Activity - Please print the listing that follows word for word, but skip any pictures it holds.

******************************

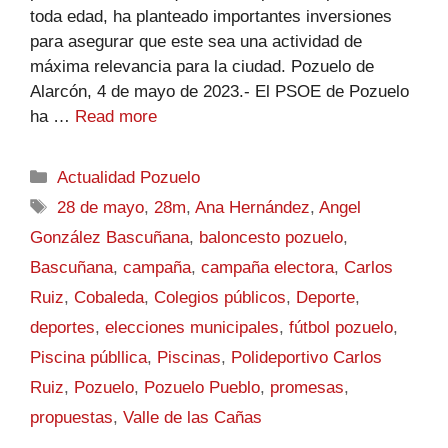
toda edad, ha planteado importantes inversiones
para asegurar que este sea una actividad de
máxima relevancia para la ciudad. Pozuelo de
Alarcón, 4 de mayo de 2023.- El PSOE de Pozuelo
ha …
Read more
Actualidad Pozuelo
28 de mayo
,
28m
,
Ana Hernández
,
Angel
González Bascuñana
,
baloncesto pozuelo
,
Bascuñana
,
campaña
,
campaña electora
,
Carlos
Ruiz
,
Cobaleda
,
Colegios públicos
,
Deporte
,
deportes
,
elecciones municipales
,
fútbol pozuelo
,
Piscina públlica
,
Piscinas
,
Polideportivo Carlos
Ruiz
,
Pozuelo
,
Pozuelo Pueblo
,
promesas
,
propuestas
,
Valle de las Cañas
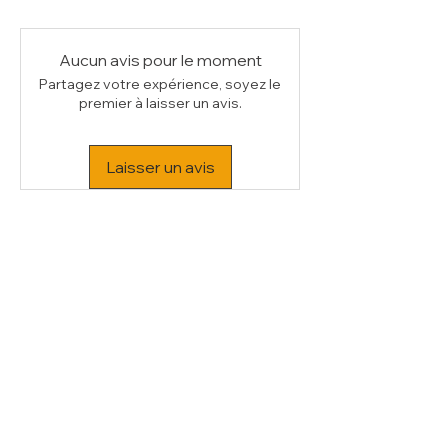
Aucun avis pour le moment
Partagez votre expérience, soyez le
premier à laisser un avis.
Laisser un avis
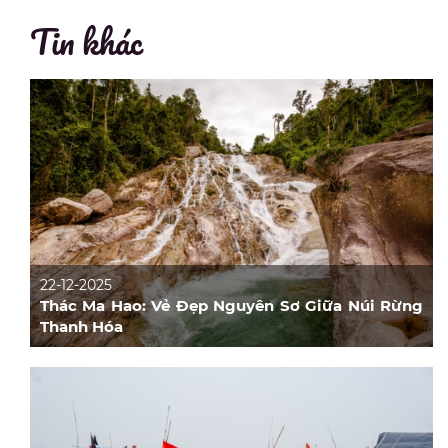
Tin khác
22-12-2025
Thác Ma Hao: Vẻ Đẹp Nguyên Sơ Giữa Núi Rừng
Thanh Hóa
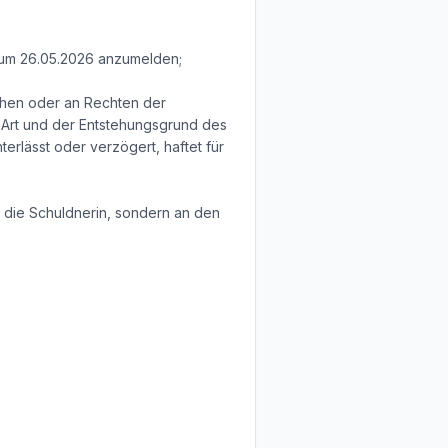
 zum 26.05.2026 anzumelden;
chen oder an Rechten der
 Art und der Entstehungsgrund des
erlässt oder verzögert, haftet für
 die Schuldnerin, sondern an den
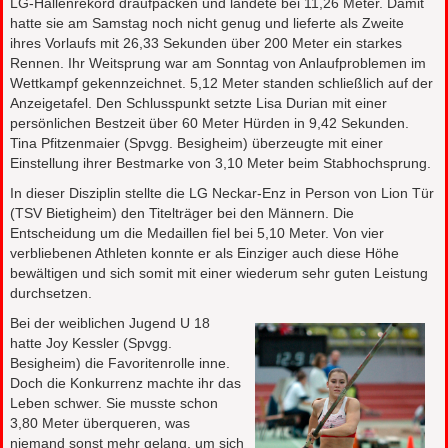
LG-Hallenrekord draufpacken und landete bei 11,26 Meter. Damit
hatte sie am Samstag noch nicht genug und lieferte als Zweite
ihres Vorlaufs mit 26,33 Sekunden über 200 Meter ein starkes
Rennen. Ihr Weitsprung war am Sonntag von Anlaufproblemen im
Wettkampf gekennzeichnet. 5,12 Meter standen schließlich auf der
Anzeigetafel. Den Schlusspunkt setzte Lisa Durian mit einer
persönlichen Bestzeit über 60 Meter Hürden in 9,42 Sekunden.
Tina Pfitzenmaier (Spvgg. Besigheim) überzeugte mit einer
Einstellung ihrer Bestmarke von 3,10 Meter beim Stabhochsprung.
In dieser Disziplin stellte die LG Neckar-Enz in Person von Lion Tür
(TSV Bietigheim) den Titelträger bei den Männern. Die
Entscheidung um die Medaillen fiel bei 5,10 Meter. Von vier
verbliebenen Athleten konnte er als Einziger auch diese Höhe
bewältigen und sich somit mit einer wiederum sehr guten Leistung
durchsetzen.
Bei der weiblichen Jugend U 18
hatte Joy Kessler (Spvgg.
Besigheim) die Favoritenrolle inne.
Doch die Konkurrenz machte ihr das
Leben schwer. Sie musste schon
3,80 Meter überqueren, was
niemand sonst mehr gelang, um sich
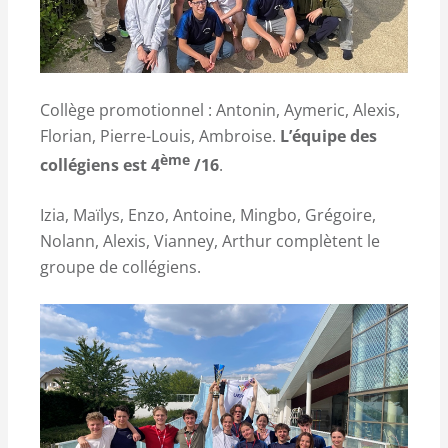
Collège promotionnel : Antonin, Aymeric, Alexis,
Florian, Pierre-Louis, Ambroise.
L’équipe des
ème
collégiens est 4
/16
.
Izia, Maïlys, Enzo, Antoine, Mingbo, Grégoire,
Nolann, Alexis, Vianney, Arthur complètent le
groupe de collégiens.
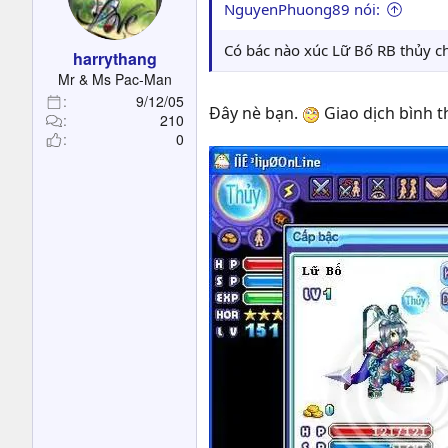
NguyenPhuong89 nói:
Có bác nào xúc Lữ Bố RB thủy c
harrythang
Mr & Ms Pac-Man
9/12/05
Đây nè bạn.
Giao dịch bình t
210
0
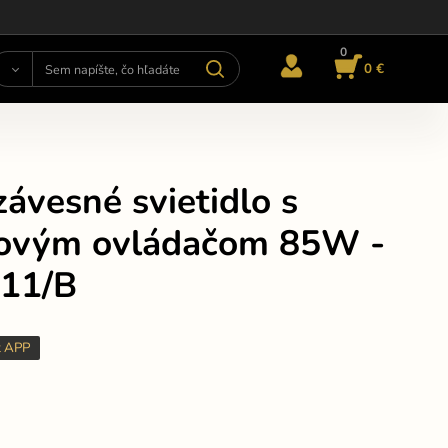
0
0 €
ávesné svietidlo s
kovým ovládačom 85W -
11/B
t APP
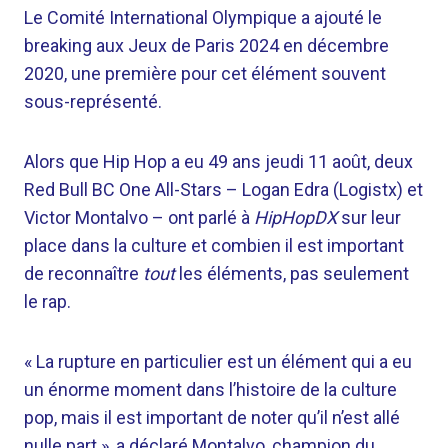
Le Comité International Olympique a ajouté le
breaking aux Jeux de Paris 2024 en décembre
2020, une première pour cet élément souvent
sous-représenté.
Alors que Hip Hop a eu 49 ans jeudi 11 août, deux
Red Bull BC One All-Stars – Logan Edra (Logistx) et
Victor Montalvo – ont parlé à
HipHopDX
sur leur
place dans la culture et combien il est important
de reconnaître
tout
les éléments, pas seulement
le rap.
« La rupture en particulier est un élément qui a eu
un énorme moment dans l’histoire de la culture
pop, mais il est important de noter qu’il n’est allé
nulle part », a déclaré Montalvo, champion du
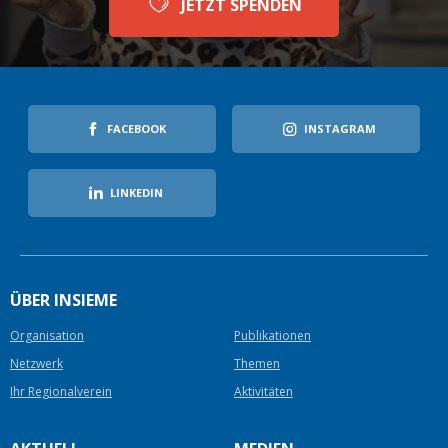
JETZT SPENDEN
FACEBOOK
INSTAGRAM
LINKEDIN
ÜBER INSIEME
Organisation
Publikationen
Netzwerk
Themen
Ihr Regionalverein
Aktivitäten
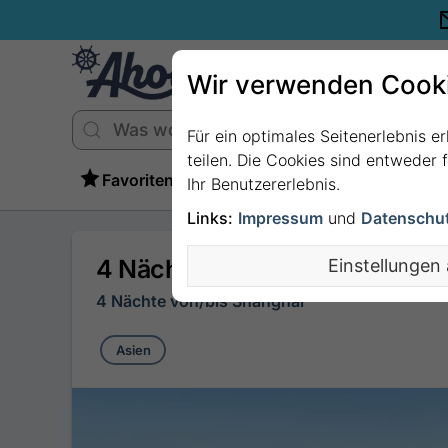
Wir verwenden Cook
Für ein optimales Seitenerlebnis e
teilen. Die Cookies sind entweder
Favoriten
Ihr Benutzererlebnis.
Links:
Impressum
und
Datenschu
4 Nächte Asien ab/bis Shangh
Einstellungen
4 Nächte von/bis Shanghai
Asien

******************************

Response area -
toda edad, ha planteado importantes inversiones
para asegurar que este sea una actividad de
máxima relevancia para la ciudad. Pozuelo de
Alarcón, 4 de mayo de 2023.- El PSOE de Pozuelo
ha …
Read more
Actualidad Pozuelo
28 de mayo
,
28m
,
Ana Hernández
,
Angel
González Bascuñana
,
baloncesto pozuelo
,
Bascuñana
,
campaña
,
campaña electora
,
Carlos
Ruiz
,
Cobaleda
,
Colegios públicos
,
Deporte
,
deportes
,
elecciones municipales
,
fútbol pozuelo
,
Piscina públlica
,
Piscinas
,
Polideportivo Carlos
Ruiz
,
Pozuelo
,
Pozuelo Pueblo
,
promesas
,
propuestas
,
Valle de las Cañas
Aucun avis pour le moment
Partagez votre expérience, soyez le
premier à laisser un avis.
Laisser un avis
Tin khác
22-12-2025
Thác Ma Hao: Vẻ Đẹp Nguyên Sơ Giữa Núi Rừng
Thanh Hóa
 zum 26.05.2026 anzumelden;
chen oder an Rechten der
 Art und der Entstehungsgrund des
erlässt oder verzögert, haftet für
 die Schuldnerin, sondern an den
LG-Hallenrekord draufpacken und landete bei 11,26 Meter. Damit
hatte sie am Samstag noch nicht genug und lieferte als Zweite
ihres Vorlaufs mit 26,33 Sekunden über 200 Meter ein starkes
Rennen. Ihr Weitsprung war am Sonntag von Anlaufproblemen im
Wettkampf gekennzeichnet. 5,12 Meter standen schließlich auf der
Anzeigetafel. Den Schlusspunkt setzte Lisa Durian mit einer
persönlichen Bestzeit über 60 Meter Hürden in 9,42 Sekunden.
Tina Pfitzenmaier (Spvgg. Besigheim) überzeugte mit einer
Einstellung ihrer Bestmarke von 3,10 Meter beim Stabhochsprung.
In dieser Disziplin stellte die LG Neckar-Enz in Person von Lion Tür
(TSV Bietigheim) den Titelträger bei den Männern. Die
Entscheidung um die Medaillen fiel bei 5,10 Meter. Von vier
verbliebenen Athleten konnte er als Einziger auch diese Höhe
bewältigen und sich somit mit einer wiederum sehr guten Leistung
durchsetzen.
Bei der weiblichen Jugend U 18
hatte Joy Kessler (Spvgg.
Besigheim) die Favoritenrolle inne.
Doch die Konkurrenz machte ihr das
Leben schwer. Sie musste schon
3,80 Meter überqueren, was
niemand sonst mehr gelang, um sich
Collège promotionnel : Antonin, Aymeric, Alexis,
Florian, Pierre-Louis, Ambroise.
L’équipe des
ème
collégiens est 4
/16
.
Izia, Maïlys, Enzo, Antoine, Mingbo, Grégoire,
Nolann, Alexis, Vianney, Arthur complètent le
groupe de collégiens.
NguyenPhuong89 nói:
Có bác nào xúc Lữ Bố RB thủy c
harrythang
Mr & Ms Pac-Man
9/12/05
Đây nè bạn.
Giao dịch bình t
210
0
0
0 €
ávesné svietidlo s
kovým ovládačom 85W -
11/B
t APP
Le Comité International Olympique a ajouté le
breaking aux Jeux de Paris 2024 en décembre
2020, une première pour cet élément souvent
sous-représenté.
Alors que Hip Hop a eu 49 ans jeudi 11 août, deux
Red Bull BC One All-Stars – Logan Edra (Logistx) et
Victor Montalvo – ont parlé à
HipHopDX
sur leur
place dans la culture et combien il est important
de reconnaître
tout
les éléments, pas seulement
le rap.
« La rupture en particulier est un élément qui a eu
un énorme moment dans l’histoire de la culture
pop, mais il est important de noter qu’il n’est allé
nulle part », a déclaré Montalvo, champion du
JETZT SPENDEN
FACEBOOK
INSTAGRAM
LINKEDIN
ÜBER INSIEME
Organisation
Publikationen
Netzwerk
Themen
Ihr Regionalverein
Aktivitäten
Wir verwenden Cook
Für ein optimales Seitenerlebnis e
teilen. Die Cookies sind entweder
Favoriten
Ihr Benutzererlebnis.
Links:
Impressum
und
Datenschu
4 Nächte Asien ab/bis Shangh
Einstellungen
4 Nächte von/bis Shanghai
Asien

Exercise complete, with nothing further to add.